Werken in loondienst heeft zo zijn voordeeltjes. Het vakantiegeld dat je in mei of juni uitbetaald krijgt en waarvan je lekker naar die camping in Frankrijk of dat strand in Spanje kan. Als zelfstandig ondernemer krijgt je dit niet van je baas en moet je hier toch echt zelf voor zorgen.
Je krijgt geen vakantiegeld
Als ondernemer of zzp’er krijg je geen vakantiegeld. Je bent helemaal zelf verantwoordelijk voor je salaris, bepaalt zelf hoeveel dit is en bent dus ook verantwoordelijk voor je vakantiegeld – áls je dit wilt uitbetalen. Je hoeft jezelf natuurlijk geen vakantiegeld te geven; niets is verplicht. Wil je jezelf wel dat extraatje gunnen? Dan zijn er verschillende manieren om dit te doen.
1. Zet maandelijks een vast bedrag opzij
Je kunt maandelijks een vast bedrag opzijzetten voor vakanties. Als je jezelf maandelijks een vast salaris uitkeert, kun je hiervan bijvoorbeeld € 100 of € 200 euro in een apart potje zetten. Verschillende banken bieden de mogelijkheid om tot 10 spaarpotjes te maken, zodat je jouw geld heel gemakkelijk en overzichtelijk kunt opdelen en sparen.
2. Zet een deel van je winst apart
In plaats van een vast bedrag per maand, kun je ook een bepaald percentage van je winst reserveren voor vakanties op een zakelijke spaarrekening. Bijvoorbeeld 8 of 10 procent. Hoe meer winst je maakt, hoe groter dit vakantie-spaarpotje uiteindelijk wordt. Dit bedrag kun je vervolgens uitkeren in mei of juni, zodat je écht het gevoel hebt van vakantiegeld.

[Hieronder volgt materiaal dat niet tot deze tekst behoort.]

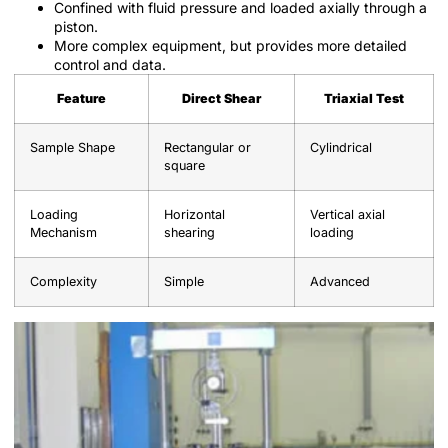
Confined with fluid pressure and loaded axially through a
piston.
More complex equipment, but provides more detailed
control and data.
Feature
Direct Shear
Triaxial Test
Sample Shape
Rectangular or
Cylindrical
square
Loading
Horizontal
Vertical axial
Mechanism
shearing
loading
Complexity
Simple
Advanced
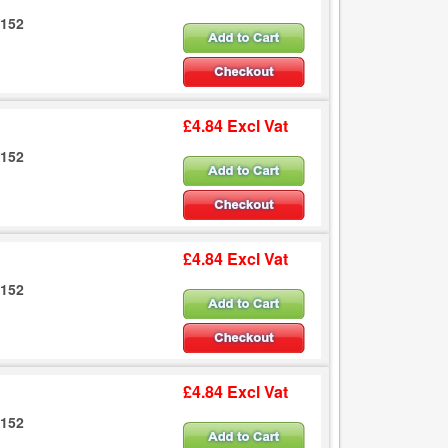
6152
£4.84 Excl Vat
6152
£4.84 Excl Vat
6152
£4.84 Excl Vat
6152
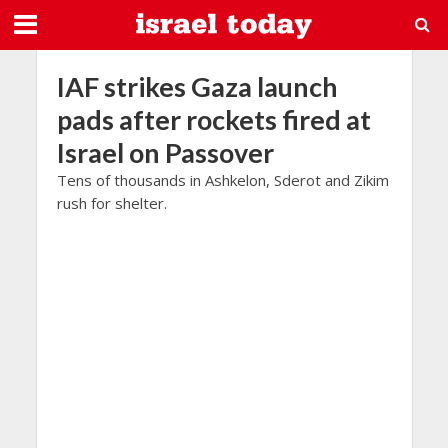
IAF strikes Gaza launch
pads after rockets fired at
Israel on Passover
Tens of thousands in Ashkelon, Sderot and Zikim
rush for shelter.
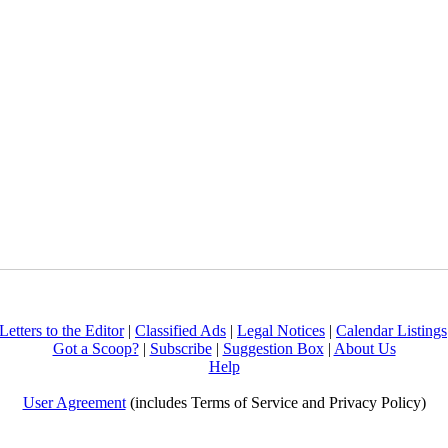
Letters to the Editor
|
Classified Ads
|
Legal Notices
|
Calendar Listings
Got a Scoop?
|
Subscribe
|
Suggestion Box
|
About Us
Help
User Agreement
(includes Terms of Service and Privacy Policy)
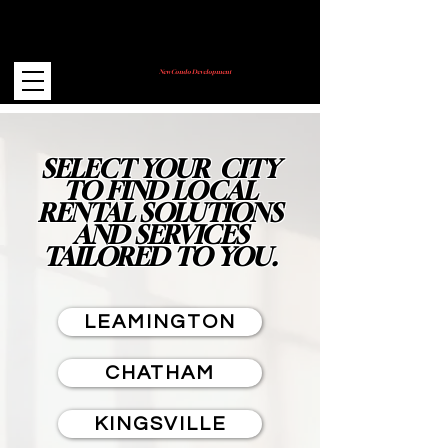
New Condo Development
Coming Soon!
SELECT YOUR CITY
TO FIND LOCAL
RENTAL SOLUTIONS
AND SERVICES
TAILORED TO YOU.
LEAMINGTON
CHATHAM
KINGSVILLE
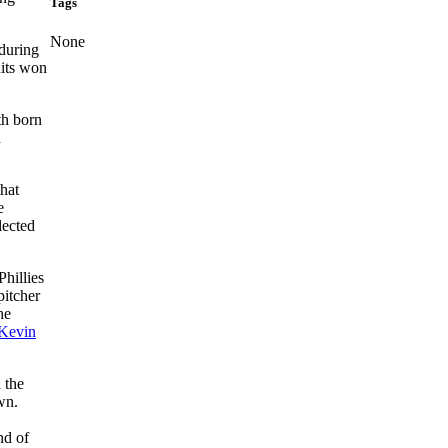
Tags
None
 during
dits won
th born
d
that
e
lected
hillies
pitcher
he
Kevin
 the
wn.
nd of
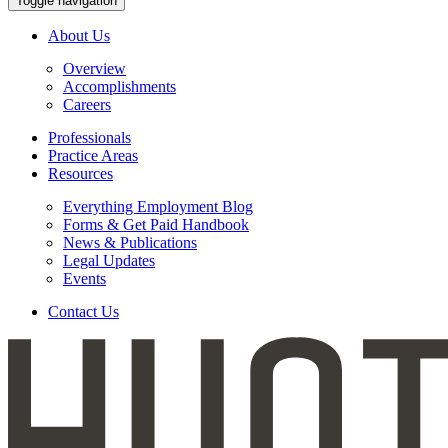
Toggle navigation
About Us
Overview
Accomplishments
Careers
Professionals
Practice Areas
Resources
Everything Employment Blog
Forms & Get Paid Handbook
News & Publications
Legal Updates
Events
Contact Us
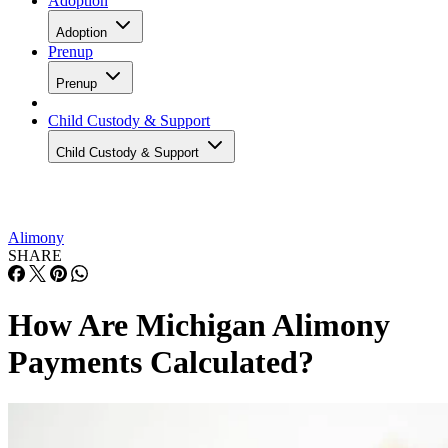
Adoption
Adoption
Prenup
Prenup
Child Custody & Support
Child Custody & Support
Alimony
SHARE
How Are Michigan Alimony
Payments Calculated?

3. Gebruik geld dat je overhoudt
Als je het wat minder consequent wilt aanpakken, kun je ook af en toe geld dat je overhoudt opzijzetten in een apart potje. Misschien heb je eens een extra opdracht opgepakt of heb je een keer belastingvoordeel gehad. Deze ‘extraatjes’ kun je vervolgens gebruiken om lekker van op vakantie te gaan. Houd er wel rekening mee dat als er geen extraatjes zijn, je vakantiepotje ook niet gevuld is.
Gun jezelf vakantie
Als je als ondernemer op vakantie gaat, word je natuurlijk niet doorbetaald. Veel zelfstandigen zijn dan ook geneigd om minder of niet op vakantie te gaan. Doorwerken is natuurlijk niet erg – als je je werk écht leuk vindt tenminste. Dan hoef je niet zo naar vakantie te ‘verlangen’. Toch kan het zo fijn zijn om af en toe uit je normale ritme te zijn. Gun jezelf daarom dat extraatje!